Importantly, an expose of the process of holistic review of the residency application dossier revealed opportunities for biomedical/foundational sciences to promote strong applications by providing students with research activities. Dr. Gould then presented the mission statement of his home institution, OUWB, and showcased their Department of Foundational Medical Studies (FMS), which encompasses approximately 40 faculty members, including those in basic science and medical education, medical humanities, community/public health, traditional (bench) researchers and medical librarians. As part of the department’s approach to research activities, he discussed their longitudinal, 4-year required research program (Embark). Students are paired with mentors and receive training across multiple domains of the research design and implementation process, including navigating IRB requirements, presentation skills, abstract writing, and paper publication. Dr. Gould noted the possibility of using the outcomes of student research activities as quantifiable metrics for residency application, which will favor the development of research programs.
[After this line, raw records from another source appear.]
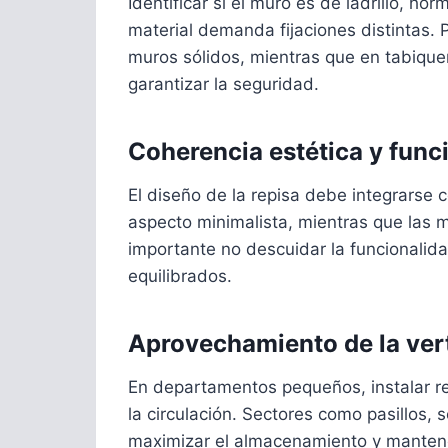
Identificar si el muro es de ladrillo, ho
material demanda fijaciones distintas. 
muros sólidos, mientras que en tabiquer
garantizar la seguridad.
Coherencia estética y func
El diseño de la repisa debe integrarse 
aspecto minimalista, mientras que las me
importante no descuidar la funcionalid
equilibrados.
Aprovechamiento de la ver
En departamentos pequeños, instalar rep
la circulación. Sectores como pasillos, 
maximizar el almacenamiento y mantene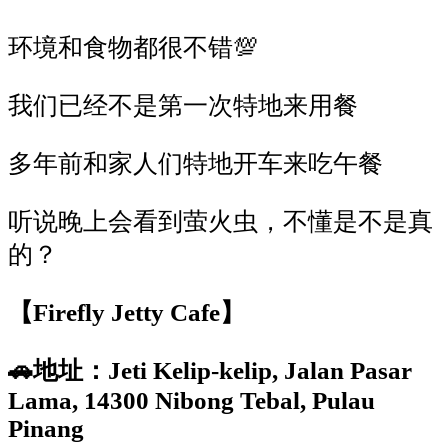
环境和食物都很不错
💯
我们已经不是第一次特地来用餐
多年前和家人们特地开车来吃午餐
听说晚上会看到萤火虫，不懂是不是真
的？
【
Firefly Jetty Cafe
】
🚗
地址：
Jeti Kelip-kelip, Jalan Pasar
Lama, 14300 Nibong Tebal, Pulau
Pinang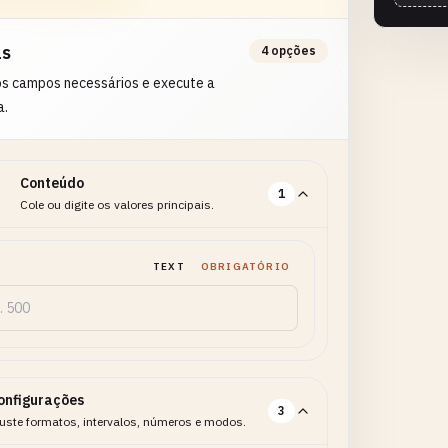
as
4 opções
os campos necessários e execute a
a.
Conteúdo
1
Cole ou digite os valores principais.
TEXT
OBRIGATÓRIO
onfigurações
3
uste formatos, intervalos, números e modos.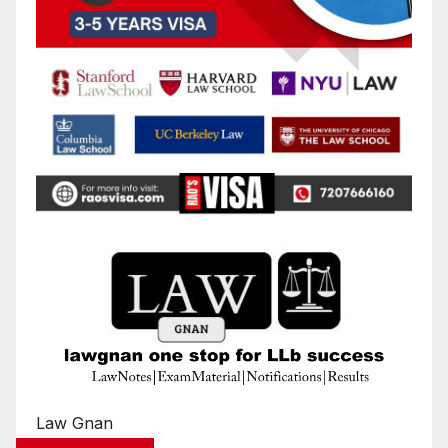
Law Gnan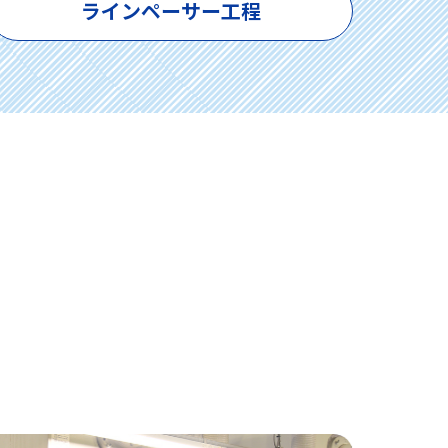
ラインペーサー工程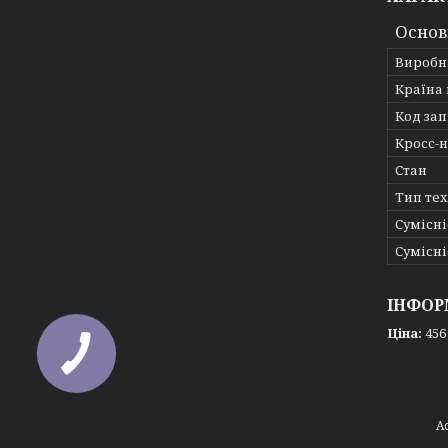
Основ
Виробн
Країна
Код за
Кросс-
Стан
Тип те
Сумісні
Сумісні
ІНФОР
Ціна:
456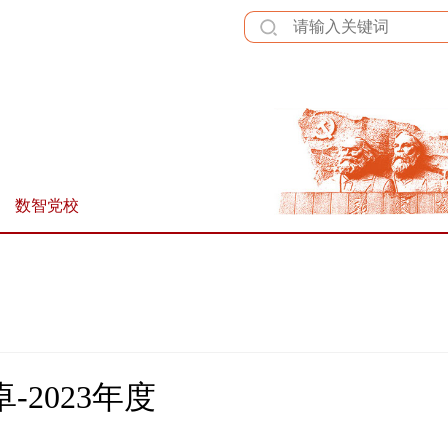
全站群
数智党校
-2023年度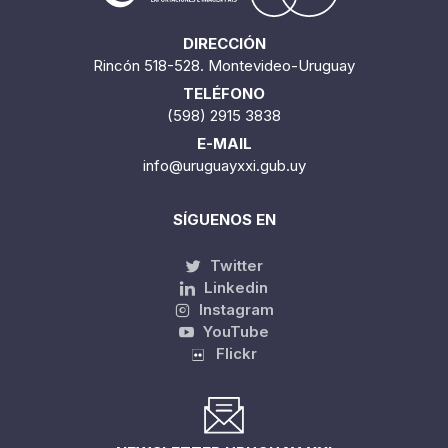
DIRECCIÓN
Rincón 518-528. Montevideo-Uruguay
TELÉFONO
(598) 2915 3838
E-MAIL
info@uruguayxxi.gub.uy
SÍGUENOS EN
Twitter
Linkedin
Instagram
YouTube
Flickr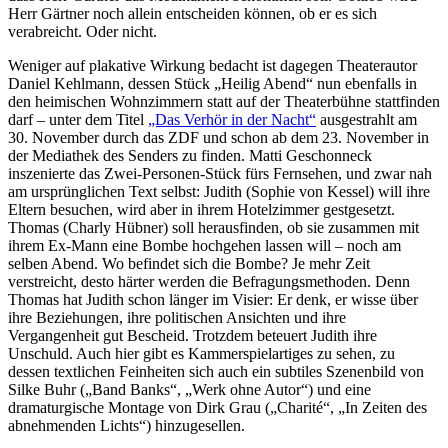
Herr Gärtner noch allein entscheiden können, ob er es sich
verabreicht. Oder nicht.
Weniger auf plakative Wirkung bedacht ist dagegen Theaterautor
Daniel Kehlmann, dessen Stück „Heilig Abend“ nun ebenfalls in
den heimischen Wohnzimmern statt auf der Theaterbühne stattfinden
darf – unter dem Titel
„Das Verhör in der Nacht“
ausgestrahlt am
30. November durch das ZDF und schon ab dem 23. November in
der Mediathek des Senders zu finden. Matti Geschonneck
inszenierte das Zwei-Personen-Stück fürs Fernsehen, und zwar nah
am ursprünglichen Text selbst: Judith (Sophie von Kessel) will ihre
Eltern besuchen, wird aber in ihrem Hotelzimmer gestgesetzt.
Thomas (Charly Hübner) soll herausfinden, ob sie zusammen mit
ihrem Ex-Mann eine Bombe hochgehen lassen will – noch am
selben Abend. Wo befindet sich die Bombe? Je mehr Zeit
verstreicht, desto härter werden die Befragungsmethoden. Denn
Thomas hat Judith schon länger im Visier: Er denk, er wisse über
ihre Beziehungen, ihre politischen Ansichten und ihre
Vergangenheit gut Bescheid. Trotzdem beteuert Judith ihre
Unschuld. Auch hier gibt es Kammerspielartiges zu sehen, zu
dessen textlichen Feinheiten sich auch ein subtiles Szenenbild von
Silke Buhr („Band Banks“, „Werk ohne Autor“) und eine
dramaturgische Montage von Dirk Grau („Charité“, „In Zeiten des
abnehmenden Lichts“) hinzugesellen.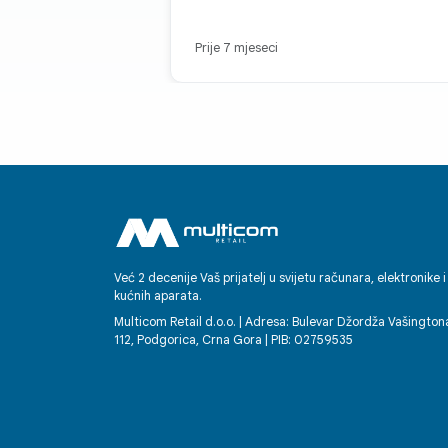
Prije 7 mjeseci
Već 2 decenije Vaš prijatelj u svijetu računara, elektronike i
kućnih aparata.
Multicom Retail d.o.o. | Adresa: Bulevar Džordža Vašington
112, Podgorica, Crna Gora | PIB: 02759535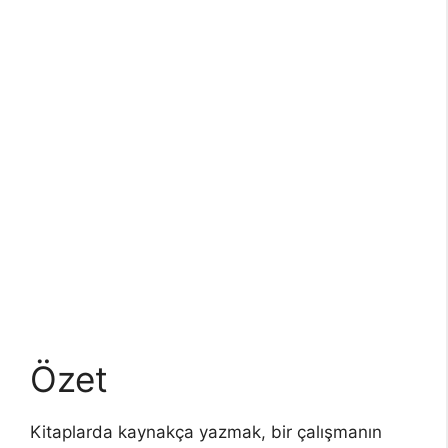
Özet
Kitaplarda kaynakça yazmak, bir çalışmanın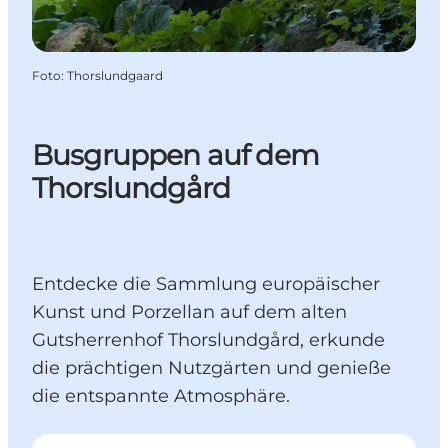
Foto
:
Thorslundgaard
Busgruppen auf dem
Thorslundgård
Entdecke die Sammlung europäischer
Kunst und Porzellan auf dem alten
Gutsherrenhof Thorslundgård, erkunde
die prächtigen Nutzgärten und genieße
die entspannte Atmosphäre.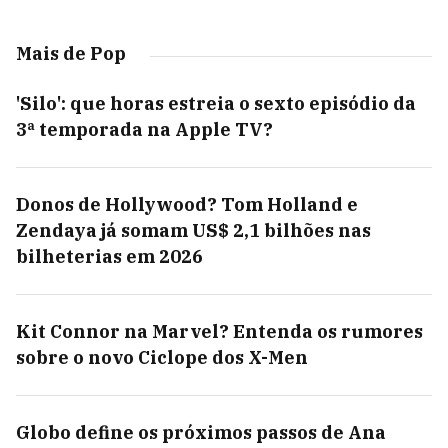
Mais de Pop
'Silo': que horas estreia o sexto episódio da
3ª temporada na Apple TV?
Donos de Hollywood? Tom Holland e
Zendaya já somam US$ 2,1 bilhões nas
bilheterias em 2026
Kit Connor na Marvel? Entenda os rumores
sobre o novo Ciclope dos X-Men
Globo define os próximos passos de Ana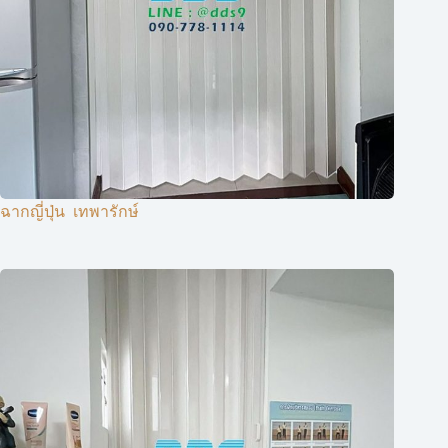
ฉากญี่ปุ่น ​ เทพารักษ์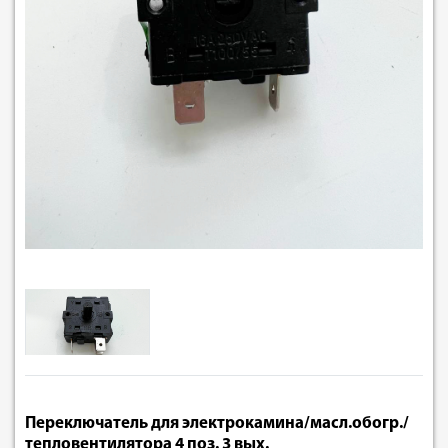
Переключатель для электрокамина/масл.обогр./
тепловентилятора 4 поз. 3 вых.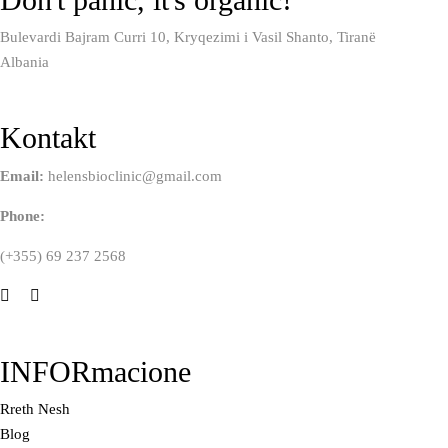
Bulevardi Bajram Curri 10, Kryqezimi i Vasil Shanto, Tiranë
Albania
Kontakt
Email:
helensbioclinic@gmail.com
Phone:
(+355) 69 237 2568
INFORmacione
Rreth Nesh
Blog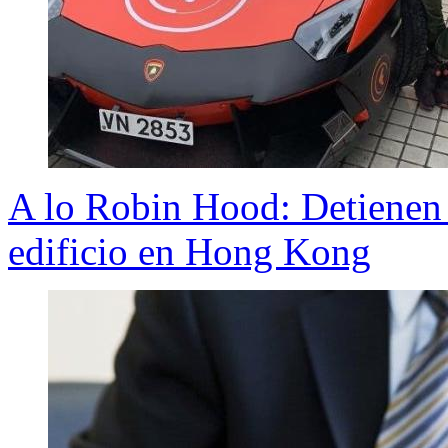
A lo Robin Hood: Detienen 
edificio en Hong Kong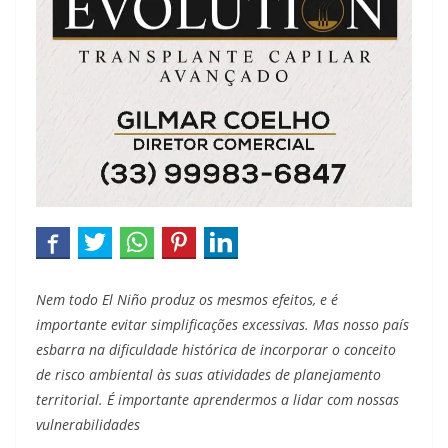
Nem todo El Niño produz os mesmos efeitos, e é
importante evitar simplificações excessivas. Mas nosso país
esbarra na dificuldade histórica de incorporar o conceito
de risco ambiental às suas atividades de planejamento
territorial. É importante aprendermos a lidar com nossas
vulnerabilidades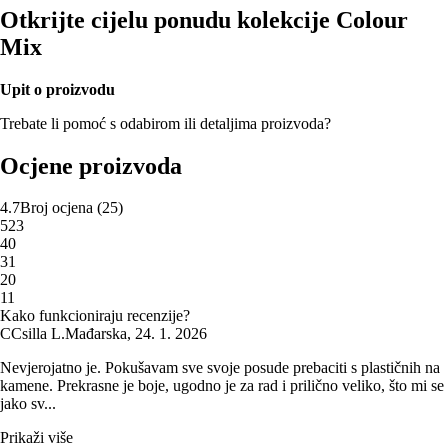
Otkrijte cijelu ponudu kolekcije Colour
Mix
Upit o proizvodu
Trebate li pomoć s odabirom ili detaljima proizvoda?
Ocjene proizvoda
4.7
Broj ocjena
(
25
)
5
23
4
0
3
1
2
0
1
1
Kako funkcioniraju recenzije?
C
Csilla L.
Mađarska
,
24. 1. 2026
Nevjerojatno je. Pokušavam sve svoje posude prebaciti s plastičnih na
kamene. Prekrasne je boje, ugodno je za rad i prilično veliko, što mi se
jako sv...
Prikaži više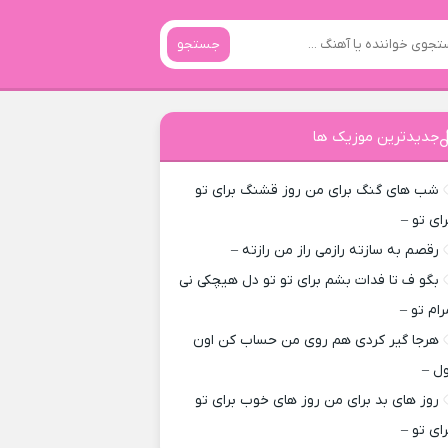
جستجو
جدیدترین موزیک ها
شب های گنگ برای من روز قشنگ برای تو
رای تو –
رقصم به سازته رازمی راز من رازته –
بگو ف تا فدات بشم برای تو تو دل هیچکی نی
رام تو –
هرجا گیر کردی هم روی من حساب کن اون
ول –
روز های بد برای من روز های خوب برای تو
رای تو –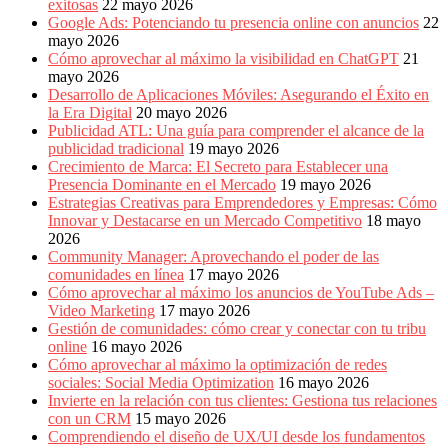
exitosas
22 mayo 2026
Google Ads: Potenciando tu presencia online con anuncios
22
mayo 2026
Cómo aprovechar al máximo la visibilidad en ChatGPT
21
mayo 2026
Desarrollo de Aplicaciones Móviles: Asegurando el Éxito en
la Era Digital
20 mayo 2026
Publicidad ATL: Una guía para comprender el alcance de la
publicidad tradicional
19 mayo 2026
Crecimiento de Marca: El Secreto para Establecer una
Presencia Dominante en el Mercado
19 mayo 2026
Estrategias Creativas para Emprendedores y Empresas: Cómo
Innovar y Destacarse en un Mercado Competitivo
18 mayo
2026
Community Manager: Aprovechando el poder de las
comunidades en línea
17 mayo 2026
Cómo aprovechar al máximo los anuncios de YouTube Ads –
Video Marketing
17 mayo 2026
Gestión de comunidades: cómo crear y conectar con tu tribu
online
16 mayo 2026
Cómo aprovechar al máximo la optimización de redes
sociales: Social Media Optimization
16 mayo 2026
Invierte en la relación con tus clientes: Gestiona tus relaciones
con un CRM
15 mayo 2026
Comprendiendo el diseño de UX/UI desde los fundamentos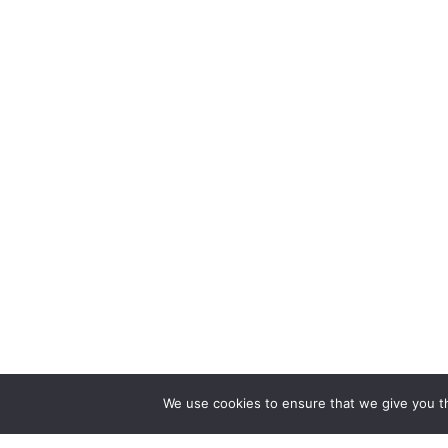
We use cookies to ensure that we give you th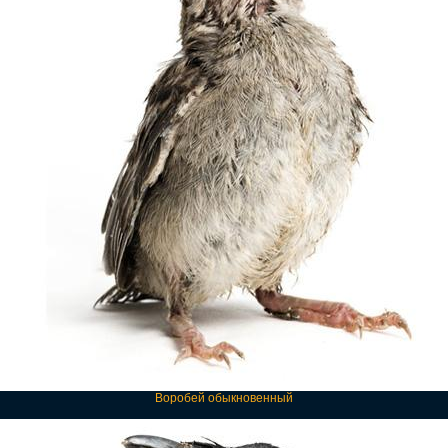
Воробей обыкновенный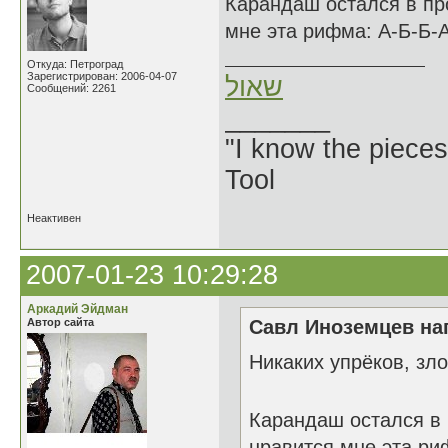
Карандаш остался в пр
мне эта рифма: А-Б-Б-А
Откуда: Петроград
Зарегистрирован: 2006-04-07
שאול
Сообщений: 2261
_______
"I know the pieces
Tool
Неактивен
2007-01-23 10:29:28
Аркадий Эйдман
Автор сайта
Савл Иноземцев нап
Никаких упрёков, з
Карандаш остался в
нравится мне эта ри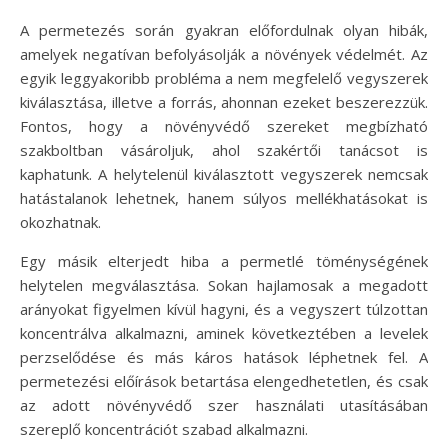
A permetezés során gyakran előfordulnak olyan hibák,
amelyek negatívan befolyásolják a növények védelmét. Az
egyik leggyakoribb probléma a nem megfelelő vegyszerek
kiválasztása, illetve a forrás, ahonnan ezeket beszerezzük.
Fontos, hogy a növényvédő szereket megbízható
szakboltban vásároljuk, ahol szakértői tanácsot is
kaphatunk. A helytelenül kiválasztott vegyszerek nemcsak
hatástalanok lehetnek, hanem súlyos mellékhatásokat is
okozhatnak.
Egy másik elterjedt hiba a permetlé töménységének
helytelen megválasztása. Sokan hajlamosak a megadott
arányokat figyelmen kívül hagyni, és a vegyszert túlzottan
koncentrálva alkalmazni, aminek következtében a levelek
perzselődése és más káros hatások léphetnek fel. A
permetezési előírások betartása elengedhetetlen, és csak
az adott növényvédő szer használati utasításában
szereplő koncentrációt szabad alkalmazni.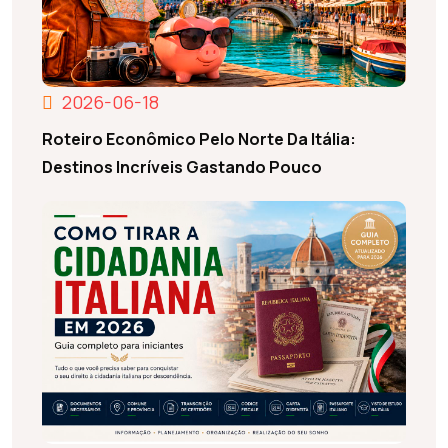
2026-06-18
Roteiro Econômico Pelo Norte Da Itália:
Destinos Incríveis Gastando Pouco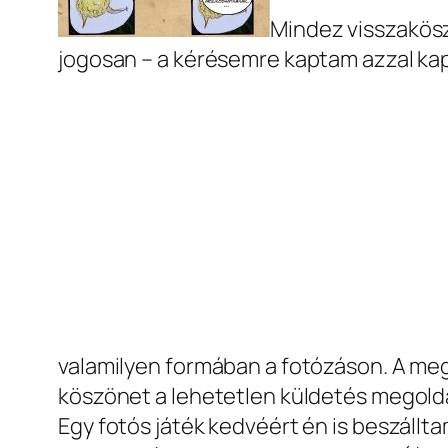
Mindez visszaköszö
jogosan – a kérésemre kaptam azzal kapc
valamilyen formában a fotózáson. A 
köszönet a lehetetlen küldetés megold
Egy fotós játék kedvéért én is beszállta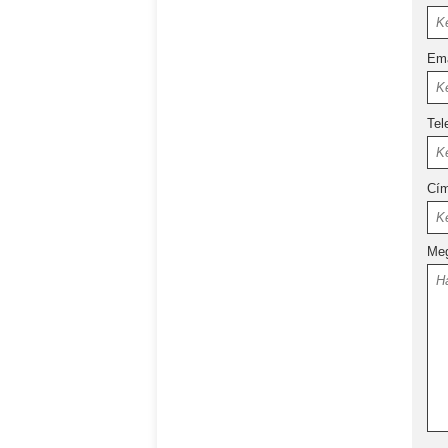
Ema
Tel
Cí
Meg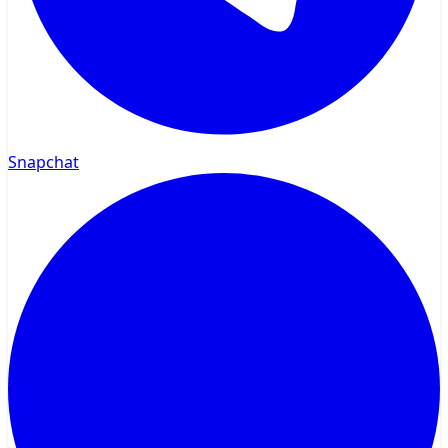
Snapchat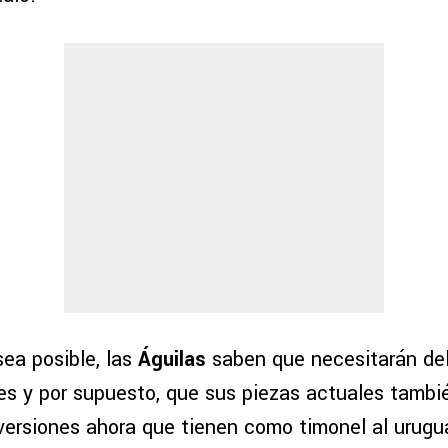
sea posible, las
Águilas
saben que necesitarán del
es y por supuesto, que sus piezas actuales tambi
versiones ahora que tienen como timonel al urug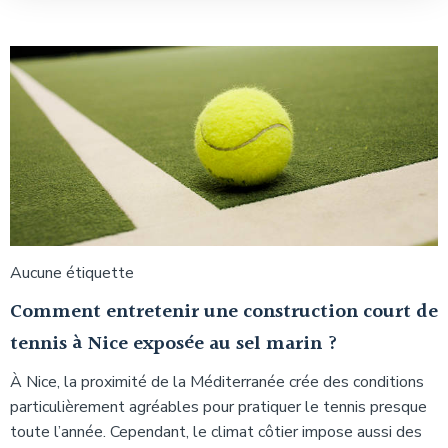
Aucune étiquette
Comment entretenir une construction court de
tennis à Nice exposée au sel marin ?
À Nice, la proximité de la Méditerranée crée des conditions
particulièrement agréables pour pratiquer le tennis presque
toute l’année. Cependant, le climat côtier impose aussi des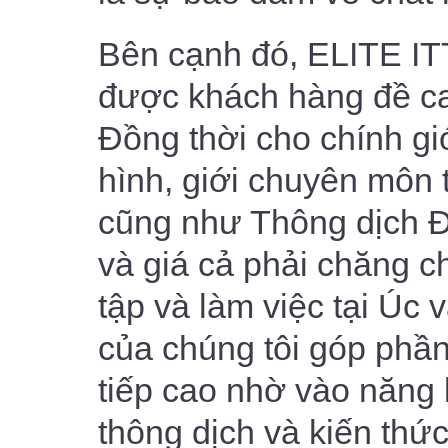
Bên cạnh đó, ELITE ITT
được khách hàng đề c
Đồng thời cho chính giớ
hình, giới chuyên môn 
cũng như Thông dịch Đ
và giá cả phải chăng c
tập và làm việc tại U
của chúng tôi góp phầ
tiếp cao nhờ vào năng
thông dịch và kiến thứ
Finally, Dr. Gould described the COVID-19 pandemic as a significant catalyst for the changes medical education has already been experiencing recently. This includes an increase in medical school and residency applications, which have not been accompanied by an increase in federally-funded residency programs. While not necessarily a novel trend, this does contribute to application inflation and makes holistic review more challenging. Other significant changes include the transition of USMLE Step 2 CS to a virtual format, along with a vast majority of medical education. COVID-19 has also forced a more rapid acceleration in the digitization of teaching materials across the literature. He highlighted factors that contributed to his FMS department’s adaptation to the COVID-19 pandemic, crediting the department’s collaborative nature as well as the presence of faculty already devoted to medical education in mounting a rapid and effective response to the unforeseen changes. A robust faculty development program also enabled a quick transition to online learning and asynchronous education, while promoting evaluation of effectiveness.

While the number of traditionally-structured foundational sciences departments has been decreasing over the last two decades, Dr. Gould suggested this may be due to department name changes and combination of disciplines into single departments. In fact, according to the AAMC, overall numbers of basic/foundational science departments have increased 33% over the last five years, and the number of foundational science faculty has increased from 14,047 in 1998 to 18601 in 2018, with 21% of medical school faculty holding a PhD as of 2018 [2]. As continued changes to medical education are inevitable, Dr. Gould strongly promoted the increase and development of dedicated foundational science medical education faculty, who are invested in maintaining and innovating effective education in the face of unforeseen events, such as the COVID-19 pandemic and the transition of the USMLE Step 1 to P/F.


1. National Resident Matching Program. Program Director Survey Results. 2018.